*** Opening INFORMATION GIVEN ***

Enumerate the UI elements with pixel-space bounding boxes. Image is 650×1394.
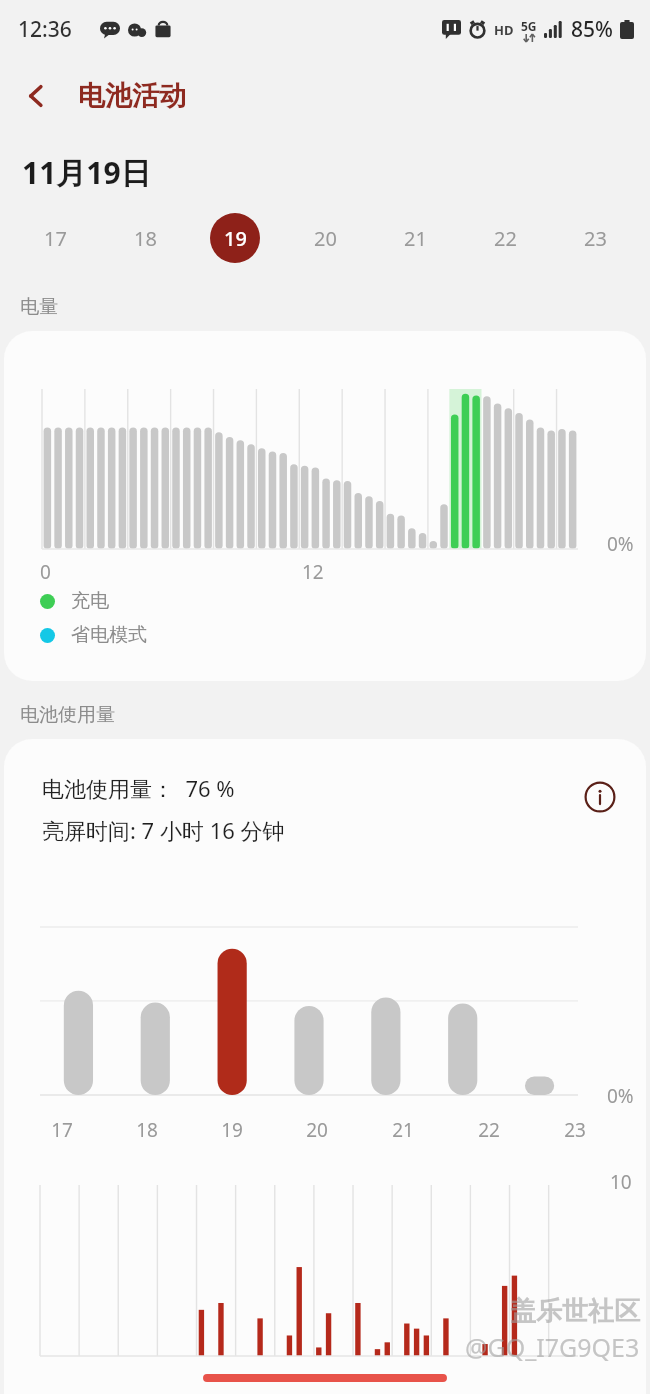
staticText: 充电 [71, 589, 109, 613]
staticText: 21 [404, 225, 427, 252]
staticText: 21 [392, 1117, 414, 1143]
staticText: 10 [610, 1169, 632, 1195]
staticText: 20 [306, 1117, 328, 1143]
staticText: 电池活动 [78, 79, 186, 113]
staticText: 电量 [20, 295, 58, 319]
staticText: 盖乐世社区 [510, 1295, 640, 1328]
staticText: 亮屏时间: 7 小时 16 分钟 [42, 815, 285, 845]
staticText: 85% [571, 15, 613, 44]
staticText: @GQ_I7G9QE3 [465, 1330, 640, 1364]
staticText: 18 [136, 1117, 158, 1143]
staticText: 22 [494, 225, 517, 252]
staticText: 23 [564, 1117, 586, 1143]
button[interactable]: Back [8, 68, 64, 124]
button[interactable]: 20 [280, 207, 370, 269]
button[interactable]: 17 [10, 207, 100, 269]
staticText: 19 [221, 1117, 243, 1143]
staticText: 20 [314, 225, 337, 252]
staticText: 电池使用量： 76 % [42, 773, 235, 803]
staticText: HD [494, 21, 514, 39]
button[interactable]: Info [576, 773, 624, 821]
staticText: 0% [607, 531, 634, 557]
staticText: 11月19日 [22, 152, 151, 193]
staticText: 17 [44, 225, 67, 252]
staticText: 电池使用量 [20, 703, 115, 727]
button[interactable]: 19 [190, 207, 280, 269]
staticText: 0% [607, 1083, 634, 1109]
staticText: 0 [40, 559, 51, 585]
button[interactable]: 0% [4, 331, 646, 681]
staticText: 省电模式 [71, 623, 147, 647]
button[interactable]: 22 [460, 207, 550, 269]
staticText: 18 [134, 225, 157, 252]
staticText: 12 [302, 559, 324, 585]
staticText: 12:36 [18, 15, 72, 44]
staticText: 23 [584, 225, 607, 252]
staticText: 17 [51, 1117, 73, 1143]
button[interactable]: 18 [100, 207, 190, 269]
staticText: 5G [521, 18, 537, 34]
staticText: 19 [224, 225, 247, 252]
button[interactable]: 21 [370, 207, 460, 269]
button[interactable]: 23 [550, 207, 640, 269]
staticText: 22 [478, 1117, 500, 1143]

*** Closing INFORMATION GIVEN ***
*** Opening INFORMATION GIVEN ***

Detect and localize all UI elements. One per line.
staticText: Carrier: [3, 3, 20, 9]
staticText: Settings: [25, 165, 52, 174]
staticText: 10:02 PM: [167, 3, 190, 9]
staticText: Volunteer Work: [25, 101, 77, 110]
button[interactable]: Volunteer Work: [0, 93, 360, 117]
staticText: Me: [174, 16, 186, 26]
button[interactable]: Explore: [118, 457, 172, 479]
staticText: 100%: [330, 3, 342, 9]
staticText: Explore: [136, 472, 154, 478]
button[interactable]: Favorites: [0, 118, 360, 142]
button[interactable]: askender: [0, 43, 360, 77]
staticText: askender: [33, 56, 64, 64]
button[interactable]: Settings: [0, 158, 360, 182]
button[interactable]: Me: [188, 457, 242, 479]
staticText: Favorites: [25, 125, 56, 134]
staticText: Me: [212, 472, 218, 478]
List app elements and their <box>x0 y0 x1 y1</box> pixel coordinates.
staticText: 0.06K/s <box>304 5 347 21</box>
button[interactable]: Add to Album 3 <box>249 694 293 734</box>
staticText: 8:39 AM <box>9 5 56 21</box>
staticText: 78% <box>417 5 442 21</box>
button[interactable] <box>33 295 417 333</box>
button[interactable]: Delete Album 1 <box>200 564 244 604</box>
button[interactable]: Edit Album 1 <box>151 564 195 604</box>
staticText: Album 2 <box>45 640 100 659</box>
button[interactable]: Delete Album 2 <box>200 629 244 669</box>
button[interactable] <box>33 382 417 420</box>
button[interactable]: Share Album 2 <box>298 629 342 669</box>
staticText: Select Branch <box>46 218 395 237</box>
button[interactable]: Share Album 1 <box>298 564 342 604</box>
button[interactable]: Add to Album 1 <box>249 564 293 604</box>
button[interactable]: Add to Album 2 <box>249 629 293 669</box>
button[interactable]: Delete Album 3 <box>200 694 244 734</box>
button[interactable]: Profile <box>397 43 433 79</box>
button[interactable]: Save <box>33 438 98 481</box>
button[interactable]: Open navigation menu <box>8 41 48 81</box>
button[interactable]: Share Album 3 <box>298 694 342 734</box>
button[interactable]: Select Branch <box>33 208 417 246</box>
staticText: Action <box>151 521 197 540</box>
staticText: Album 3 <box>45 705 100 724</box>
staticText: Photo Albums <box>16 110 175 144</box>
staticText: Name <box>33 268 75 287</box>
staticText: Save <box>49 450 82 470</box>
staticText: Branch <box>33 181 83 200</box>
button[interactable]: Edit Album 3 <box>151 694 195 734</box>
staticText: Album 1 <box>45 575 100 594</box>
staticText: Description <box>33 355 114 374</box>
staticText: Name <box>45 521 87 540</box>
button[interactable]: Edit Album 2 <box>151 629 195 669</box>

*** Closing INFORMATION GIVEN ***
*** Opening INFORMATION GIVEN ***

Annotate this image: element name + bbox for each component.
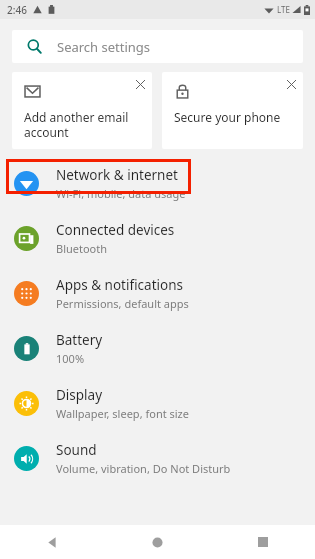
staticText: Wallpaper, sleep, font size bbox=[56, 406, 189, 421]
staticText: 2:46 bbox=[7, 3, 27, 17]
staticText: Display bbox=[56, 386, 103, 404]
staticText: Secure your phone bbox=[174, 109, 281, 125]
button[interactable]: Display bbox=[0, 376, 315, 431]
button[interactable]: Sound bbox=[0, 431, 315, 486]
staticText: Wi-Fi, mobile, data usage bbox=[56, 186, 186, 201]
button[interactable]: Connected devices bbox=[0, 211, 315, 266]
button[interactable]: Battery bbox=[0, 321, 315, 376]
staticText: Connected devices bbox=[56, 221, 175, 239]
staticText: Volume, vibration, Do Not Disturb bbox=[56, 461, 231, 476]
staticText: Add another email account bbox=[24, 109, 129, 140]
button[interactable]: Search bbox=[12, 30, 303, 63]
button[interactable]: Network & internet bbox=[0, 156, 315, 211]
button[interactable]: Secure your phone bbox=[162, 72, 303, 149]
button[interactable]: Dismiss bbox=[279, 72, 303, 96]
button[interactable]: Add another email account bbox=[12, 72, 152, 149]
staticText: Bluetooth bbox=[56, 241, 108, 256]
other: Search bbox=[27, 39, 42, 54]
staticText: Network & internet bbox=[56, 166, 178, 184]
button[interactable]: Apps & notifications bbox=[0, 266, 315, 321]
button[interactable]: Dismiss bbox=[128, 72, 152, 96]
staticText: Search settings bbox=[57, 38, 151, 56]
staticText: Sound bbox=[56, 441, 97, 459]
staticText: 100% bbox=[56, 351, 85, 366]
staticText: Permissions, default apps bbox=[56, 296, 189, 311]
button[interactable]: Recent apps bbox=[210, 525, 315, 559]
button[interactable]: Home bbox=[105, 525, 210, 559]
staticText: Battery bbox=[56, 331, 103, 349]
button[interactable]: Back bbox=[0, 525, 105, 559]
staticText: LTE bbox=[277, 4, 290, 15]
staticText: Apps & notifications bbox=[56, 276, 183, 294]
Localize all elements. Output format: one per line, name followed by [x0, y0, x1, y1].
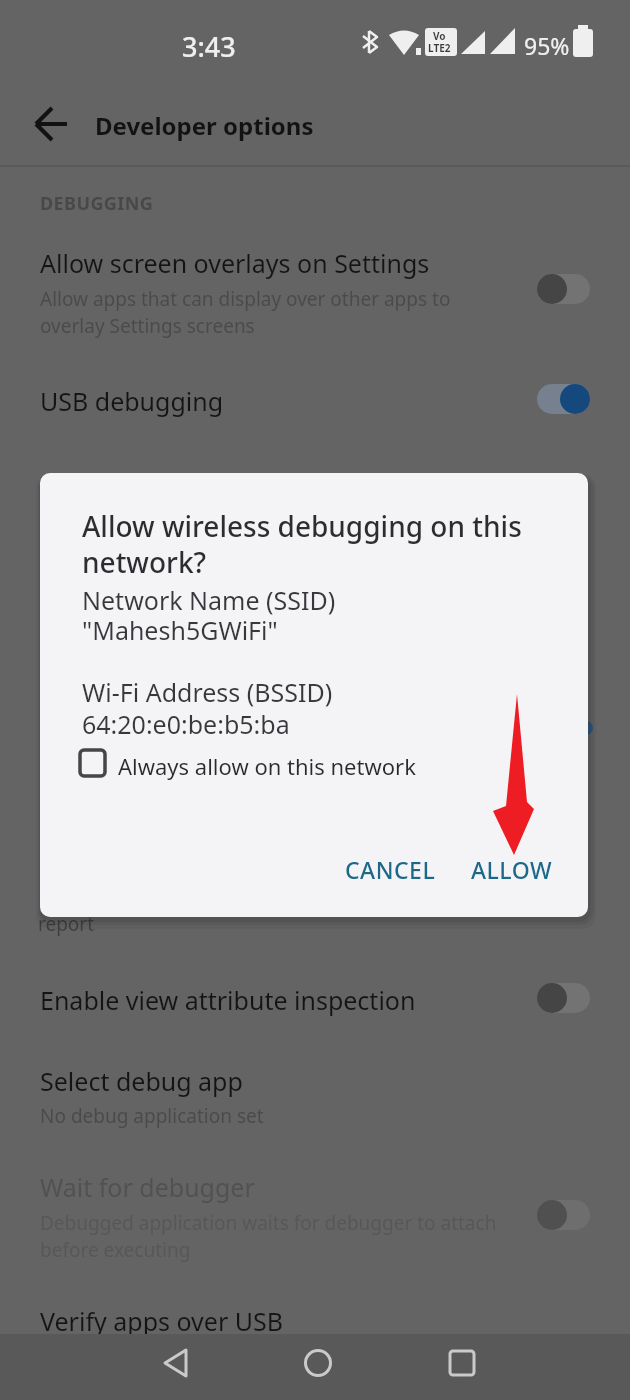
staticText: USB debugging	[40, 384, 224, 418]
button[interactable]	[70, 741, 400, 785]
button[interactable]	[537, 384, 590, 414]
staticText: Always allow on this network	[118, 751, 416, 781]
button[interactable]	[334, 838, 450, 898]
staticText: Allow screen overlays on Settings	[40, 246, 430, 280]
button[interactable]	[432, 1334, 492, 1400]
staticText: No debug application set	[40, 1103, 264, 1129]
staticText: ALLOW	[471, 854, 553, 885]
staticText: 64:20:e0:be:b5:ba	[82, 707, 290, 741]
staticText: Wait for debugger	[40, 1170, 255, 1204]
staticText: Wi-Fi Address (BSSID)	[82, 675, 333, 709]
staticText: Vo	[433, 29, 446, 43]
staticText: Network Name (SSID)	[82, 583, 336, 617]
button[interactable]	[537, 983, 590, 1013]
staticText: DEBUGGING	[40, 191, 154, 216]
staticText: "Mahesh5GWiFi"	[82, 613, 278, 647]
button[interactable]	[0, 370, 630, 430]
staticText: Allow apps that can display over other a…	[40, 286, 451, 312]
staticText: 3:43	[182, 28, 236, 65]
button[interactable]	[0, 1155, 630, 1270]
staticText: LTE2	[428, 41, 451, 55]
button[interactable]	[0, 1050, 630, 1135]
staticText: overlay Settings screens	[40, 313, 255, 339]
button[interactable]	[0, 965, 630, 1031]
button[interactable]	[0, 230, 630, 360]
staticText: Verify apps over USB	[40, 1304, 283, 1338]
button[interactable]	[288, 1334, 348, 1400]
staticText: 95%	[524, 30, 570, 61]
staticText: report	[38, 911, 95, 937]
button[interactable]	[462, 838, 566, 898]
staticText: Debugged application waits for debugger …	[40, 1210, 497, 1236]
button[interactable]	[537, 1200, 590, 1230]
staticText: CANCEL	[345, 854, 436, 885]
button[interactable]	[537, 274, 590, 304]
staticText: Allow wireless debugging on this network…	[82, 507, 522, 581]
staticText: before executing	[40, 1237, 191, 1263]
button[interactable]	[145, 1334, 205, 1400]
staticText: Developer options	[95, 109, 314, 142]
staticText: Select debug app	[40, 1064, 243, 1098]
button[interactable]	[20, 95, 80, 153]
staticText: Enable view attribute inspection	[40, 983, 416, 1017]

*** Closing INFORMATION GIVEN ***

§ EXERCISE DETAILS: Look through the entries above; find each line with the word "电池使用量" and copy it.

§ TASK RESULT:
staticText: 电池使用量： 76 % [42, 773, 235, 803]
staticText: 电池使用量 [20, 703, 115, 727]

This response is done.